Initially, the Government must establish, by substantial evidence, that conditions exist in the personal or professional history of the applicant which disqualify, or may disqualify, the applicant from being eligible for access to classified information. See Egan, 484 U.S. at 531. All that is required is proof of facts and circumstances that indicate an applicant is at risk for mishandling classified information, or that an applicant does not demonstrate the high degree of judgment, reliability, or trustworthiness required of persons handling classified information. ISCR Case No. 00-0277, 2001 DOHA LEXIS 335 at **6-8 (App. Bd. 2001). Once the Government has established a prima facie case by substantial evidence, the burden shifts to the applicant to rebut, explain, extenuate, or mitigate the facts. See Directive Para E3.1.15. An applicant "has the ultimate burden of demonstrating that is clearly consistent with the national interest to grant or continue his security clearance." ISCR Case No. 01-20700 at 3 (App. Bd. 2002). "Any doubt as to whether access to classified information is clearly consistent with national security will be resolved in favor of the national security." Directive Para. E2.2.2. "[S]ecurity clearance determinations should err, if they must, on the side of denials." Egan, 484 U.S. at 531; see Exec. Or. 12968 Section 3.1(b).
Because each security case presents its own unique facts and circumstances, it should not be assumed that the factors exhaust the realm of human experience or that the factors apply equally in every case. Moreover, although adverse information concerning a single condition may not be sufficient for an unfavorable determination, the individual may be disqualified if available information reflects a recent or recurring pattern of questionable judgment, irresponsibility, or other behavior specified in the Guidelines.
Based upon a consideration of the evidence as a whole, I find the following adjudicative guidelines most pertinent to an evaluation of the facts of this case:
Guideline J - Criminal Conduct
E2.A10.1.1. The Concern: A history or pattern of criminal activity creates doubt about a person's judgment, reliability and trustworthiness.
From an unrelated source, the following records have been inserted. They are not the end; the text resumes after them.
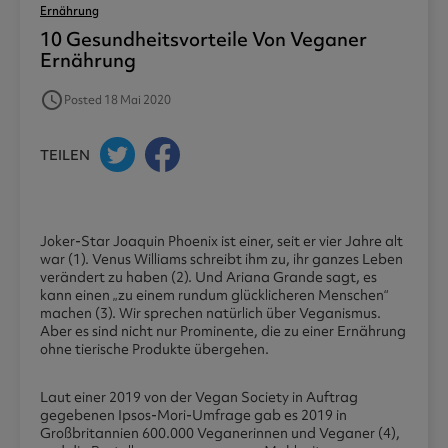
Ernährung
10 Gesundheitsvorteile Von Veganer
Ernährung
access_time
Posted 18 Mai 2020
TEILEN
Joker-Star Joaquin Phoenix ist einer, seit er vier Jahre alt
war (1). Venus Williams schreibt ihm zu, ihr ganzes Leben
verändert zu haben (2). Und Ariana Grande sagt, es
kann einen „zu einem rundum glücklicheren Menschen“
machen (3). Wir sprechen natürlich über Veganismus.
Aber es sind nicht nur Prominente, die zu einer Ernährung
ohne tierische Produkte übergehen.
Laut einer 2019 von der Vegan Society in Auftrag
gegebenen Ipsos-Mori-Umfrage gab es 2019 in
Großbritannien 600.000 Veganerinnen und Veganer (4),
E2.A10.1.2. Conditions that could raise a security concern and may be disqualifying include:
E2.A10.1.2.1. Allegations or admissions of criminal conduct, regardless of whether the person the person was formally charged;
E2.A10.1.2.2. A single serious crime or multiple lesser offenses.
E2.A10.1.2.3. Conviction in a Federal or State Court, including a court-martial,
of a crime and sentenced to imprisonment for a term exceeding one year.
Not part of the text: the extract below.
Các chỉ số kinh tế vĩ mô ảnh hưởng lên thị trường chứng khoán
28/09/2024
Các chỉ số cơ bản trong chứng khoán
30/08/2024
E2.A10.1.3. Conditions which could mitigate security concerns include:
E2.A10.1.3.1. The criminal behavior was not recent;
E2.A10.1.3.6. There is clear evidence of successful rehabilitation.
E2.A10.1.3.7. Potentially disqualifying condition E2.A10.1.2.3 may not be mitigated
unless, where meritorious circumstances exist, the Secretary of Defense or the
Secretary of the Military Department concerned has granted a waiver.
Smith Amendment
On June 7, 2001, the Deputy Secretary of Defense issued a Memorandum, Implementation of Restrictions on the Granting or Renewal of Security Clearances as Mandated by the Floyd D. Spence National Defense Authorization Act of Fiscal Year 2001. The memorandum provides policy guidance for the implementation of Section 1071 of that Act. The amendment was added to Title 10, United States Code, adding a new section (10 U.S.C. § 986) that precludes the initial granting or renewal of a security clearance by the Department of Defense under specific circumstances. The Directive was amended in Guideline J to incorporate the new Disqualifying Conditions and procedural guidance on the waiver process when the conviction and sentencing condition is applicable. The situation described in this case involves the conviction and sentencing Disqualifying Condition and the waiver procedural guidance.
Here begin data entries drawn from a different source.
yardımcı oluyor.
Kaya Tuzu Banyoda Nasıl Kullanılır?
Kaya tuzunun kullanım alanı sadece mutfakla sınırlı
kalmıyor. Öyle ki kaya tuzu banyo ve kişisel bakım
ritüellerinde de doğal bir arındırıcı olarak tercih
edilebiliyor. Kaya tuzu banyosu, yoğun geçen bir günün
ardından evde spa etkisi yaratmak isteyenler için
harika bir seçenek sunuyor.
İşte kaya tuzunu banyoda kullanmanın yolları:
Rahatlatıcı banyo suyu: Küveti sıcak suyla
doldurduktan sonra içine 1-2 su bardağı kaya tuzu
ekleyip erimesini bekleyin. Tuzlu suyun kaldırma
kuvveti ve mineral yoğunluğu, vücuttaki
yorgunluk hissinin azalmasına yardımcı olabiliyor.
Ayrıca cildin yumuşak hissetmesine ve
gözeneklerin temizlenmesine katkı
The statutorily required Disqualifying Condition applies to any employee of a DoD contractor, who is under consideration for the issuance or continuation of eligibility for access to classified information and who has been convicted in any court of the United States or a crime and sentenced to imprisonment for a term exceeding one year, regardless of the time actually served.
CONCLUSIONS
Upon consideration of all the facts in evidence, and after application of all appropriate legal precepts, factors, and conditions above, I conclude the following with respect to each allegation set forth in the SOR:
Guideline J (Criminal Conduct) is quite clear in its statement that "A history or pattern of criminal activity creates doubt about a person's judgment, reliability and trustworthiness." The Disqualifying Conditions (DC) applicable here are 1 ( Allegations or admission of criminal conduct, regardless of whether the person was formally charged) and 2 (A single serious crime or multiple lesser offenses). Applicant has four arrests between 1985 and 1995. Those arrests resulted in one conviction in 1985, with a three year sentence on a conspiracy charge. The Government proved its case on these allegations under this guideline.
The Mitigating Conditions (MC) applicable on these facts in this case are MC 1 (The criminal behavior was not recent ) and 6 (There is clear evidence of successful rehabilitation). Applicant's last use of any drugs and an arrest was in 1995, eight years ago. Her mother's death and her subsequent examination of her life led her down a different path from the wasteful one she was walking until then. She turned away from the drug culture, obtained a temporary position at a company which later hired her into a permanent position. She advanced within that company in the past eight years. She is attempting to obtain a college education and better her life. She expressed at the hearing, and her actions in the past eight years support her declaration, that she does not intend to use drugs in the future, and will remain out of trouble with the police. Applicant stated she was a different person than she was when she was using drugs and in trouble with the police. By staying away from illegal drugs and getting a good job where she feels valued, she has successfully rehabilitated herself over the past eight years. Based on her sincerity and demeanor, and the facts in evidence, I believe her testimony. The non-Smith Amendment MC here outweigh the non-Smith Amendment DC, and under those circumstances separately, I would find for the Applicant. However, the disqualifications contained in the Smith Amendment control here, as explained subsequently in this Amended Decision.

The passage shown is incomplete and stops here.